Le handicap pour les nuls : petit guide à l’usage des valides

Aaron Fotheringham, « rider » en fauteuil roulant

Mais où sont les handicapés ?

 

Dans un article précédent, j’évoquais différentes situations dans lesquelles je me suis déjà retrouvée depuis que je suis en situation de handicap. Les « techniques d’approche » des personnes valides m’ont souvent étonnée, parfois blessée, même si j’essaye toujours de le prendre avec le sourire.

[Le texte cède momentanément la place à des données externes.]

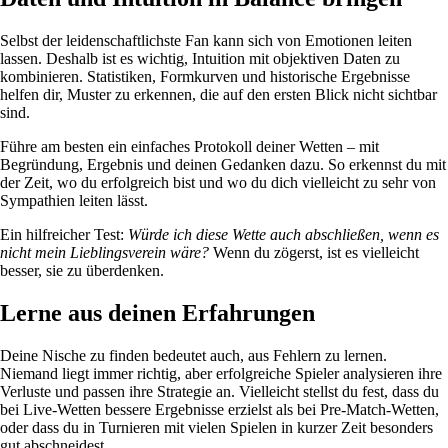
Selbst der leidenschaftlichste Fan kann sich von Emotionen leiten
lassen. Deshalb ist es wichtig, Intuition mit objektiven Daten zu
kombinieren. Statistiken, Formkurven und historische Ergebnisse
helfen dir, Muster zu erkennen, die auf den ersten Blick nicht sichtbar
sind.
Führe am besten ein einfaches Protokoll deiner Wetten – mit
Begründung, Ergebnis und deinen Gedanken dazu. So erkennst du mit
der Zeit, wo du erfolgreich bist und wo du dich vielleicht zu sehr von
Sympathien leiten lässt.
Ein hilfreicher Test:
Würde ich diese Wette auch abschließen, wenn es
nicht mein Lieblingsverein wäre?
Wenn du zögerst, ist es vielleicht
besser, sie zu überdenken.
Lerne aus deinen Erfahrungen
Deine Nische zu finden bedeutet auch, aus Fehlern zu lernen.
Niemand liegt immer richtig, aber erfolgreiche Spieler analysieren ihre
Verluste und passen ihre Strategie an. Vielleicht stellst du fest, dass du
bei Live-Wetten bessere Ergebnisse erzielst als bei Pre-Match-Wetten,
oder dass du in Turnieren mit vielen Spielen in kurzer Zeit besonders
gut abschneidest.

S’ils réagissent de manière étrange lorsqu’ils croisent une personne handicapée, c’est bien souvent par manque d’habitude. Il faut avouer qu’en Belgique, on croise rarement des personnes en fauteuil roulant se promenant seules dans les rues. Pourtant, il y a autant de personnes handicapées en Belgique qu’ailleurs, ce n’est pas parce qu’on ne les voit pas qu’elles n’existent pas ! Vous vous demandez peut-être : « Mais pourquoi ne sortent-elles pas de chez elles » ? Voici les deux raisons principales :

– À cause du manque d’accessibilité. Bruxelles est peut-être la capitale de l’Europe, mais c’est aussi la capitale de l’inaccessibilité aux PMR. Après avoir visité une dizaine de pays différents, je peux affirmer que la Belgique a 10 à 15 ans de retard sur ses voisins, que ce soit au niveau des transports en commun, de l’aménagement des trottoirs, de l’accès aux bâtiments publics, aux écoles, aux magasins,… Je reviendrai certainement là-dessus dans un prochain article.

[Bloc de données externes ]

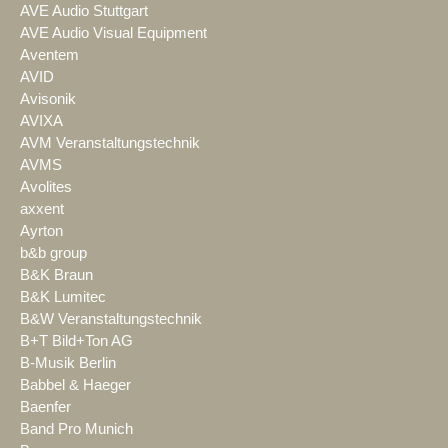
AVE Audio Stuttgart
AVE Audio Visual Equipment
Aventem
AVID
Avisonik
AVIXA
AVM Veranstaltungstechnik
AVMS
Avolites
axxent
Ayrton
b&b group
B&K Braun
B&K Lumitec
B&W Veranstaltungstechnik
B+T Bild+Ton AG
B-Musik Berlin
Babbel & Haeger
Baenfer
Band Pro Munich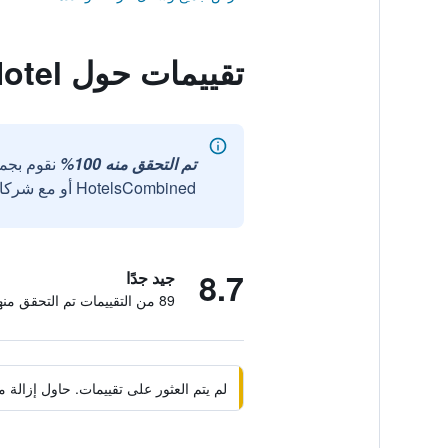
تقييمات حول Casa Sucre Boutique Hotel
تم التحقق منه 100%
نقوم بجم
HotelsCombined أو مع شركائنا الخارجيين الموثوقين.
8.7
جيد جدًا
89 من التقييمات تم التحقق منها
لم يتم العثور على تقييمات. حاول إزال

– Parce qu’ils vivent confinés dans un milieu où vivent exclusivement des personnes handicapées : écoles spécialisées, institutions spécialisées, centres de jour, centres de nuit, entreprises adaptées, transports spécialisés, vacances pour handicapés… La majorité des personnes nées avec un handicap vivent aujourd’hui dans ce genre de structures et n’ont aucun contact avec le reste de la société. Ce qui a évidemment des conséquences négatives, tant pour les personnes valides (qui sont déstabilisées quand elles voient une personne handicapée) que pour les personnes handicapées elles-mêmes (qui ont du mal à nouer des relations avec des personnes valides, et ont infiniment peu de chances de s’intégrer dans la société « normale »).

En conclusion, je n’en veux pas aux personnes valides « maladroites » que je rencontre. J’en veux au système, à toutes ces personnes qui devraient prendre des décisions mais ne les prennent pas, et à tous ceux qui pensent que les personnes handicapées n’ont pas leur place dans la société.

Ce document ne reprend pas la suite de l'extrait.